Now, despite all the scandals, powerful Americans line up to praise Obiang. “He came asking for our technical assistance,” World Bank president Paul Wolfowitz said in 2005, “so they can manage their newfound wealth, manage it—[applause]—manage it according to the standards of transparency and accountability that will ensure that wealth goes to benefit the people. . . . I was very impressed at his leadership.” US AID has signed an MoU with Equatorial Guinea that, it says, “will serve as a model for future partnerships.” President George W. Bush in May 2006 directed the secretary of defense to begin a new military partnership with Equatorial Guinea.

President Obiang Nguema and US secretary of state Condoleezza Rice
US secretary of state Condoleezza Rice meeting with President Obiang in Washington, DC, April 12, 2006 (US State Department photo).

“You are a good friend and we welcome you,” gushed US secretary of state Condoleezza Rice at a press conference for Obiang in Washington in April 2006 (his visit followed George W. Bush’s presidential proclamation in 2004 barring corrupt foreign officials from entering the United States). A spokesman for Obiang was just as effusive, “The United States has no greater friend in central Africa than Equatorial Guinea.” Senator Carl Levin took a different view of Ms. Rice’s meeting. “The photograph of you and Mr. Obiang,” he told Rice, “will be used by critics of the United States to argue that we are not serious about human rights and democratic reforms.”

Back in Equatorial Guinea, just like in Angola’s Cabinda province, the American oil workers live isolated from the rest of the country in places like Marathon’s Punta Europa complex, a haven carved out of Malabo’s chaos. Oil workers call it Pleasantville, and it comes with wi-fi internet, direct dialing to the United States, regular power and water supplies, hospitals and supermarkets. They are building a liquefied natural gas plant nearby, whose gas will be flowing into British homes from late 2007.

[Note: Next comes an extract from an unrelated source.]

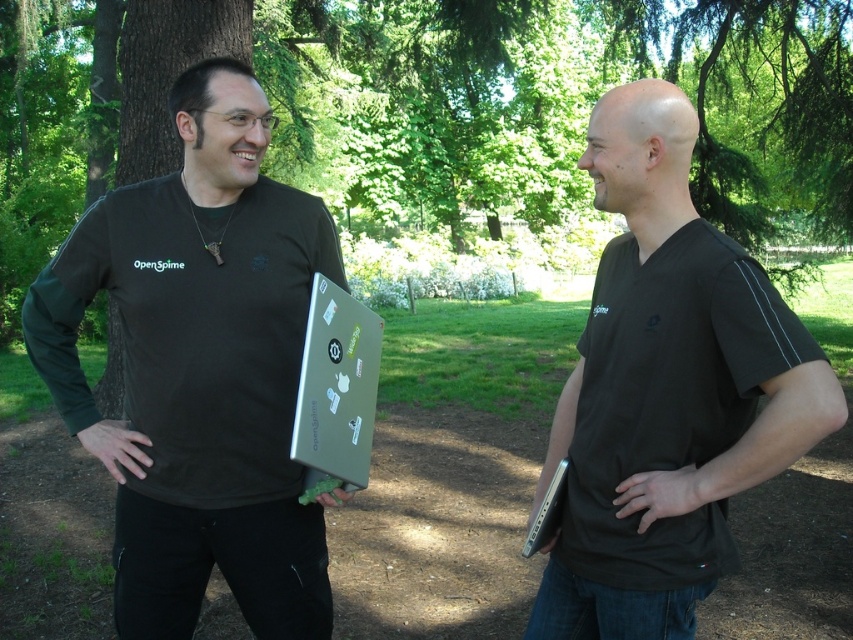 You are standing in the park and want to take a photo of the green leafy tree at center. If you move 0.167 meters to the left and 0.519 meters forward from your current position, will you be directly in front of the tree?

Yes, moving 0.167 meters to the left and 0.519 meters forward from your current position will place you directly in front of the green leafy tree at center, as its position is at point coordinates (442, 106).

You are a photographer trying to capture a photo of the silver metallic laptop at center without the green leafy tree at center blocking the view. Based on their sizes, is it possible to frame the shot so the laptop is fully visible without any part of the tree overlapping?

The green leafy tree at center is taller than the silver metallic laptop at center, so if the tree is positioned behind the laptop, it might still block the view depending on their arrangement. However, since the question focuses on size rather than position, the laptop could be framed to avoid overlap by adjusting the camera angle or moving closer to emphasize the laptop while excluding the tree.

“This is the shit-hole of the planet,” an American oil worker told a journalist from Der Spiegel magazine who visited Equatorial Guinea disguised as a priest. “Our bosses hate the corruption, they hate these guys and most of all they hate the protocol. They’re oil titans who have more people working for them than this place has residents. They fly in from Houston in their Lear jets. When they get here, they meet with a minister who decides to cancel the negotiations if anyone dares to sit down before he does or neglects to call him Excelentissimo. . . . The Texans know, of course, that their business partner sitting across the table is no ‘Excellency,’ but in truth a ‘son of a bitch.’ Deep in their hearts, they despise themselves. Both sides despise themselves. And each side knows that this is true of the other.”

I wonder how much good can come out of a relationship like this. I would not necessarily argue against engaging with Equatorial Guinea, if the aim is to improve matters for ordinary people. Even so, Obiang’s boosters take things a bit far, reinforcing a suspicion that any behavior can be ignored in the pursuit of oil. “I think there’s a sincere intention on the part of the president,” said Marathon Oil’s president Clarence Cazalot, “that they really be the model for the way it should be done.”

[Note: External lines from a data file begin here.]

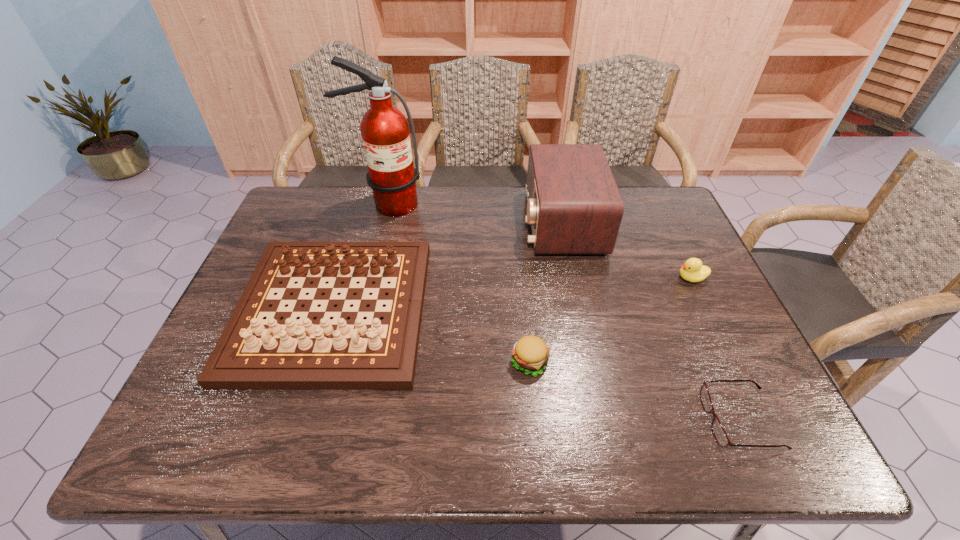 This screenshot has height=540, width=960. Identify the location of unoccupied area between the hamburger and the gameboard. (432, 336).

The image size is (960, 540). I want to click on object that is the third closest to the fourth shortest object, so click(x=574, y=206).

Select which object appears as the fifth closest to the duckling. Please provide its 2D coordinates. Your answer should be formatted as a tuple, i.e. [(x, y)], where the tuple contains the x and y coordinates of a point satisfying the conditions above.

[(385, 133)]

You are a GUI agent. You are given a task and a screenshot of the screen. Output one action in this format:
    pyautogui.click(x=<x>, y=<y>)
    Task: Click on the vacant area in the image that satisfies the following two spatial constraints: 1. on the nozzle and handle of the fire extinguisher; 2. on the left side of the hamburger
    The image size is (960, 540).
    Given the screenshot: What is the action you would take?
    pyautogui.click(x=348, y=362)

Where is `free point that satisfies the following two spatial constraints: 1. on the nozzle and handle of the hamburger; 2. on the left side of the tallest object`? free point that satisfies the following two spatial constraints: 1. on the nozzle and handle of the hamburger; 2. on the left side of the tallest object is located at coordinates (348, 362).

Locate an element on the screen. free point that satisfies the following two spatial constraints: 1. on the beak of the duckling; 2. on the side with the white pieces of the gameboard is located at coordinates (707, 310).

Where is `vacant region that satisfies the following two spatial constraints: 1. on the side with the white pieces of the hamburger; 2. on the left side of the gameboard`? The width and height of the screenshot is (960, 540). vacant region that satisfies the following two spatial constraints: 1. on the side with the white pieces of the hamburger; 2. on the left side of the gameboard is located at coordinates (317, 362).

Identify the location of free region that satisfies the following two spatial constraints: 1. on the nozzle and handle of the hamburger; 2. on the right side of the fire extinguisher. tap(348, 362).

Maybe the oil companies’ spin doctors actually believe their own words. “In Equatorial Guinea, ExxonMobil is making a difference,” the company said in a statement. “Being a caring neighbor takes many forms. Sometimes it requires muscle as well as financial support. And sometimes it just requires the initiative of one of the world’s premier companies, simply because it is what caring neighbors do.”